WORK TASK
Records follow. Copy every line with "Гиперболоид".

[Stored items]
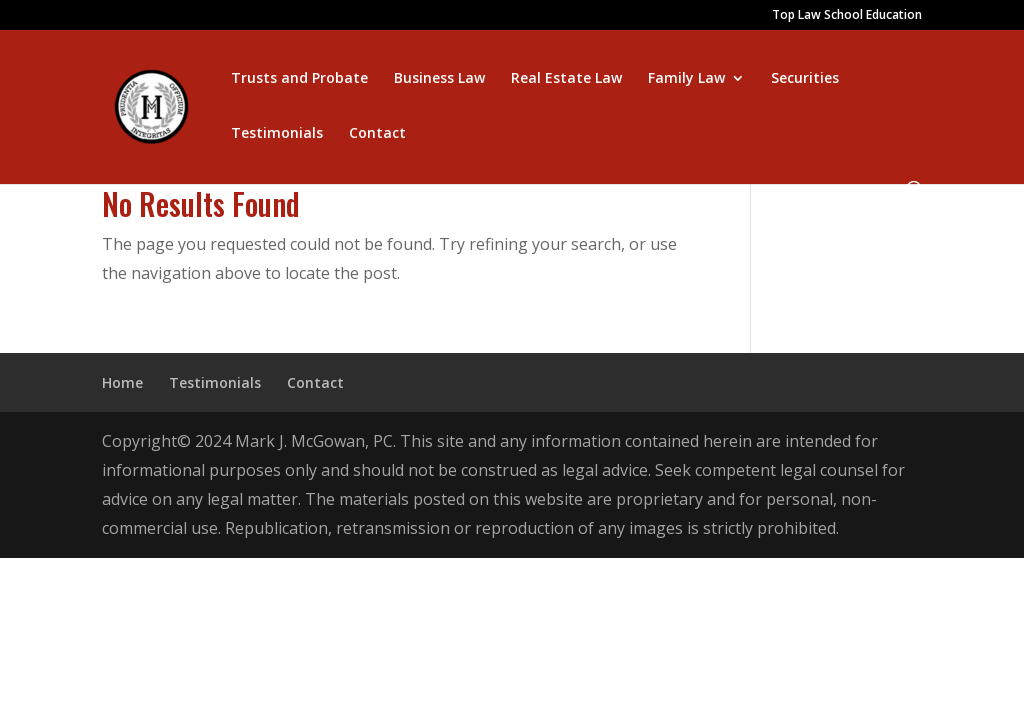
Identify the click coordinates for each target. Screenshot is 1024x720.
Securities (805, 79)
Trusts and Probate (299, 79)
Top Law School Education (847, 16)
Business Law (439, 79)
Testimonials (277, 134)
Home (122, 382)
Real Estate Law (566, 79)
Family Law (686, 79)
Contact (377, 134)
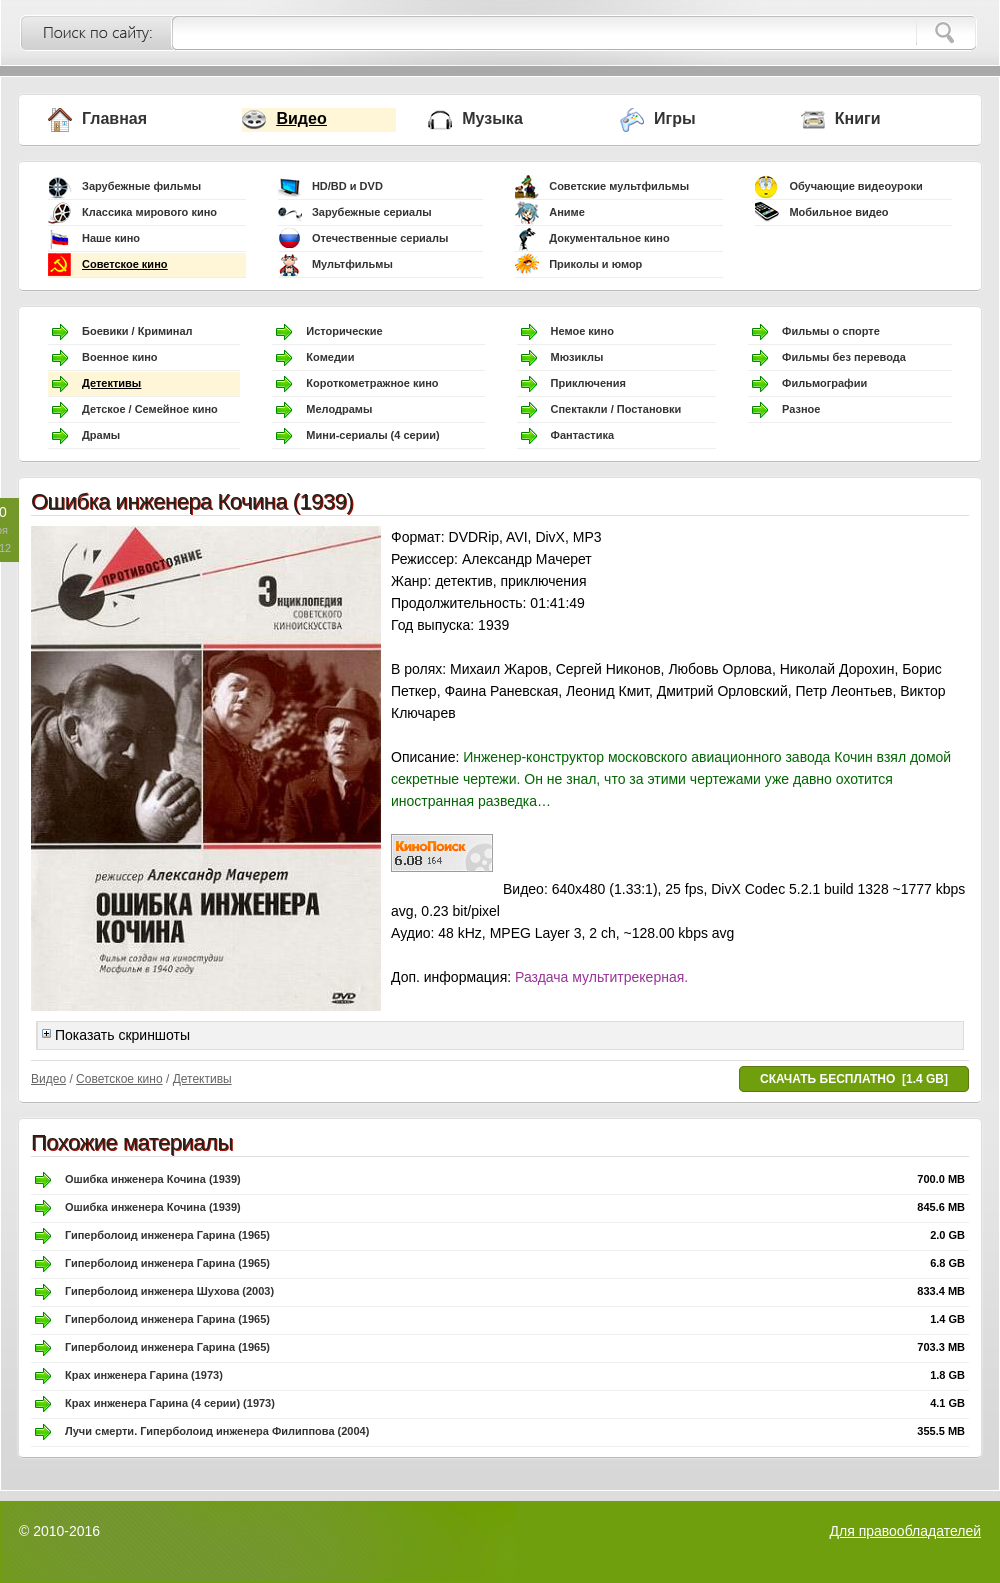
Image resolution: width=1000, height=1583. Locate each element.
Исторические (344, 331)
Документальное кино (609, 238)
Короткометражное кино (372, 383)
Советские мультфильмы (619, 186)
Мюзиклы (577, 357)
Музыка (492, 118)
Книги (858, 118)
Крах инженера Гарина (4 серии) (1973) (170, 1403)
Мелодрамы (339, 409)
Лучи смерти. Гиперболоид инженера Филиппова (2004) (217, 1431)
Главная (114, 118)
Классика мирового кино (149, 212)
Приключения (588, 383)
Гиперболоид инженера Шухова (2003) (169, 1291)
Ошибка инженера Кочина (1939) (153, 1179)
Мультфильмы (352, 264)
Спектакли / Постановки (616, 409)
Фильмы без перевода (844, 357)
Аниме (567, 212)
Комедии (330, 357)
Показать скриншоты (116, 1035)
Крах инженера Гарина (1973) (144, 1375)
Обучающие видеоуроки (855, 186)
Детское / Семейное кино (150, 409)
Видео (301, 118)
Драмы (101, 435)
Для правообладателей (905, 1531)
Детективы (111, 383)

WRITTEN RESPONSE
Лучи смерти. Гиперболоид инженера Филиппова (2004) (217, 1431)
Гиперболоид инженера Шухова (2003) (169, 1291)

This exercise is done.